Union League Club
It comes as little surprise that the Union League Club of New York, established in 1863 in the throes of the American Civil War, began more as a political institution than a social one. Its powerful members focused on cultivating national pride, executing civic duties, and brightening the city; their involvement in creating such public treasures as the Statue of Liberty, the Lincoln Monument at Union Square, and The Metropolitan Museum of Art reflects this commitment.
The Club also supported the arts within its own walls. By 1890 the group was hosting exhibitions of fine art from around the globe. A catalog cover from that year announces a show on American landscapes and Greek art, the text ensconced beneath an intricate drawing of a Greek amphora. Another example illustrates the variety of Club members’ tastes as it flamboyantly introduces an exhibition of Antique Japanese Armor in coordination with the Annual Exhibition of American Paintings. Clearly, the Union League Club of New York had become a center for artistic patronage.
This aesthetic variety does not mean that the Club did not have its favorite subjects and styles.
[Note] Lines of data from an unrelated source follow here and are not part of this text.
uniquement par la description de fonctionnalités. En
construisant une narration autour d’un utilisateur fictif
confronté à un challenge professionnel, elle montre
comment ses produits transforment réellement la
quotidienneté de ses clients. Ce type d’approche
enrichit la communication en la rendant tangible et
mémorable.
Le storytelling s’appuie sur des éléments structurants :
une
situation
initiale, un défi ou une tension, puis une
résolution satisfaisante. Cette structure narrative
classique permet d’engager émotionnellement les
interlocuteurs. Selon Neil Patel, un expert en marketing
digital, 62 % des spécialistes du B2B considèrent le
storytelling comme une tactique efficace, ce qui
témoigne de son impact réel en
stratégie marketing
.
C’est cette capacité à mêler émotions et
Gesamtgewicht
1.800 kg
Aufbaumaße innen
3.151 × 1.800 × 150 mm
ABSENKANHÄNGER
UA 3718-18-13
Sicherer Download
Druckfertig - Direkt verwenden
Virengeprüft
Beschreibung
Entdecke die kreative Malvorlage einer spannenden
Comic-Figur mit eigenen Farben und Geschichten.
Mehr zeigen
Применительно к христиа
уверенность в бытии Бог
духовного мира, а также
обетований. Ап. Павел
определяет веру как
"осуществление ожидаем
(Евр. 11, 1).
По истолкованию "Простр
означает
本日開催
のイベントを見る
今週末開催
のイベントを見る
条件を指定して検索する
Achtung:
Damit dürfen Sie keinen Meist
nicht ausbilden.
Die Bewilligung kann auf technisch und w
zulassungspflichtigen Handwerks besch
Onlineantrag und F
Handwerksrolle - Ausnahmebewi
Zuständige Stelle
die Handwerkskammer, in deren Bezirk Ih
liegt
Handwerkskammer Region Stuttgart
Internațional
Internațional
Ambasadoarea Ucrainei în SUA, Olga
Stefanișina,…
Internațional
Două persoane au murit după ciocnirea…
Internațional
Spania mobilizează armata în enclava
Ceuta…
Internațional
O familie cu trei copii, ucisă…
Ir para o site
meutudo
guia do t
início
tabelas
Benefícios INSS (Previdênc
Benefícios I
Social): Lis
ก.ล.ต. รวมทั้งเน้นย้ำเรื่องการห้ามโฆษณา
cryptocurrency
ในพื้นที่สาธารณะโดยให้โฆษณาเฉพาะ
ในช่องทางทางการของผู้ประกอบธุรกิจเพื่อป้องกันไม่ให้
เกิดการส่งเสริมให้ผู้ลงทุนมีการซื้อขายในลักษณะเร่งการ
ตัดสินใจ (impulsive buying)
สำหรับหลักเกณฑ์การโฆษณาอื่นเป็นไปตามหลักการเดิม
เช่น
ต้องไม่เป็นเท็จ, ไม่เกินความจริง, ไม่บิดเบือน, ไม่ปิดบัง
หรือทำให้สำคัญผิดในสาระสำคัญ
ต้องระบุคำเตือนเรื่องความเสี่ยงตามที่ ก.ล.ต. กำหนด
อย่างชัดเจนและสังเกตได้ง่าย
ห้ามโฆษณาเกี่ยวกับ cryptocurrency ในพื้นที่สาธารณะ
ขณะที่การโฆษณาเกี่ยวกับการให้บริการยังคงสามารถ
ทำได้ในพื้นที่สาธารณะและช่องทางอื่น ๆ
Many of the exhibitions shown at the Union League Club of New York concentrated on European Old Masters as well as contemporary American ones. Works by venerated names like Rembrandt, Cranach, Reynolds, and Botticelli, William Merritt Chase, Samuel Colman, Winslow Homer, and Childe Hassam, graced the Club walls on more than one occasion. Members, friends, and artist-members often lent individual masterpieces or entire estates to the Club for the sole purpose of being exhibited. Sometimes the Club combined multiple collections into one showcase, thereby demonstrating its flexibility, creativity, and neutrality in juxtaposing beautiful artworks. A program on Old Masters, American Painters, and Claude Monet serves as a perfect example.
Of the four clubhouses the Club has occupied since its inception, the Jerome Mansion is perhaps the most noteworthy. The six-story mansard-roofed building stood at East Twenty-sixth Street and Madison Avenue and was once home to Jennie Jerome—better known as Lady Randolph Churchill, the mother of British Prime Minister Winston Churchill. Its many amenities made it ideal for the Union League, from its capacious theater to its gilded ballroom replete with champagne and cologne fountains. The Club moved once again before finally settling at its current address at the corner of Thirty-seventh Street and Park Avenue.
The Club had many sister institutions around the country, most of which assumed similar cultural roles in their respective locations. Only those in Chicago, Philadelphia, and New York, however, survive today.